__Problem description__: Show every line in the records below that contains the word "resorts".

__Information provided__:
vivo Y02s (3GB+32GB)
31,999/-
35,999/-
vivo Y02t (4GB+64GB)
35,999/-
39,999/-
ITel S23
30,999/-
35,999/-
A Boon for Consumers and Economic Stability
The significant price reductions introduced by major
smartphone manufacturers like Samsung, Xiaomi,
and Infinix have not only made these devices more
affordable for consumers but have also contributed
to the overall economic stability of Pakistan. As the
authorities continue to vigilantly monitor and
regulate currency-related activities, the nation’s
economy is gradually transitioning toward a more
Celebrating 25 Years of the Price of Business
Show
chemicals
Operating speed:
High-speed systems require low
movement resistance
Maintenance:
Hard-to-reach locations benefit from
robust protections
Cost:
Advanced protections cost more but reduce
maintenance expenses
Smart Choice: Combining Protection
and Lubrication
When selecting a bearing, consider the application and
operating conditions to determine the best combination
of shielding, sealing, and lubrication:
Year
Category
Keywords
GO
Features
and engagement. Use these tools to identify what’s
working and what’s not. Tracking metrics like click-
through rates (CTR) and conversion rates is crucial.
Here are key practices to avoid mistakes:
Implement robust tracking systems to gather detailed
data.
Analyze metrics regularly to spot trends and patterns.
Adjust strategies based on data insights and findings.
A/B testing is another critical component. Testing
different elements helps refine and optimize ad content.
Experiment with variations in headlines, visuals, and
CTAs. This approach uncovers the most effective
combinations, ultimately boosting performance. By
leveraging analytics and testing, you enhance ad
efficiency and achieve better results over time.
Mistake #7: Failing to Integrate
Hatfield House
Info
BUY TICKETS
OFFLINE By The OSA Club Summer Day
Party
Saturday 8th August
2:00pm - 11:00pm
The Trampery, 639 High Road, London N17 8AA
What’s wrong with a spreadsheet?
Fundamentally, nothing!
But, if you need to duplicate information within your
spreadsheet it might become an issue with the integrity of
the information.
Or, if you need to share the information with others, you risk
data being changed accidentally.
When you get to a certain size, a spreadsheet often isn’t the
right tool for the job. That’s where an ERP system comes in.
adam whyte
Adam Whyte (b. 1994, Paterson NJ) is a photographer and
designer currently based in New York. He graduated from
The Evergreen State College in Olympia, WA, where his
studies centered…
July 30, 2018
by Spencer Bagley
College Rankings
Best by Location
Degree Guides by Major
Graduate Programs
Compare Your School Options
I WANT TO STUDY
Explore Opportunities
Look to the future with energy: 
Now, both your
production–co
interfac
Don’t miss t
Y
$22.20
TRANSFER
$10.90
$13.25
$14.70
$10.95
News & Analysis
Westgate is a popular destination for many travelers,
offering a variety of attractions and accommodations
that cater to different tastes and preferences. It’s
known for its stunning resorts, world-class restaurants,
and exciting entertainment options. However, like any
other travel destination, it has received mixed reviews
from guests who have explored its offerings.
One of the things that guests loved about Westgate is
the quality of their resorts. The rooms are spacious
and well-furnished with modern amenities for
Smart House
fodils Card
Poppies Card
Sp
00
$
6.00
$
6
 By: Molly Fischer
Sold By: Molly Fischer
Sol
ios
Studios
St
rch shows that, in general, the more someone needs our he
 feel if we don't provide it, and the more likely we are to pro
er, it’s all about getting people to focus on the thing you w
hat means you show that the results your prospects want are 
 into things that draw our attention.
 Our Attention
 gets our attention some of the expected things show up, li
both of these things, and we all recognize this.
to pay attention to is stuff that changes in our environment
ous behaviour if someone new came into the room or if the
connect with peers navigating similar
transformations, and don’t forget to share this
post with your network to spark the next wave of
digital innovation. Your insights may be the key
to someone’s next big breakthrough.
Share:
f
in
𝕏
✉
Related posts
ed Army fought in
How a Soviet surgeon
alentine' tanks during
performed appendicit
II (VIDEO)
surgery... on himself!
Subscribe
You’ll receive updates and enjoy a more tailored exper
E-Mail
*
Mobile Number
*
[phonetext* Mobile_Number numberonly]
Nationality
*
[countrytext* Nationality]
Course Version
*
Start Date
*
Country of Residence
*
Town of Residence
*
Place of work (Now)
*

__Output of the task__:
known for its stunning resorts, world-class restaurants,
the quality of their resorts. The rooms are spacious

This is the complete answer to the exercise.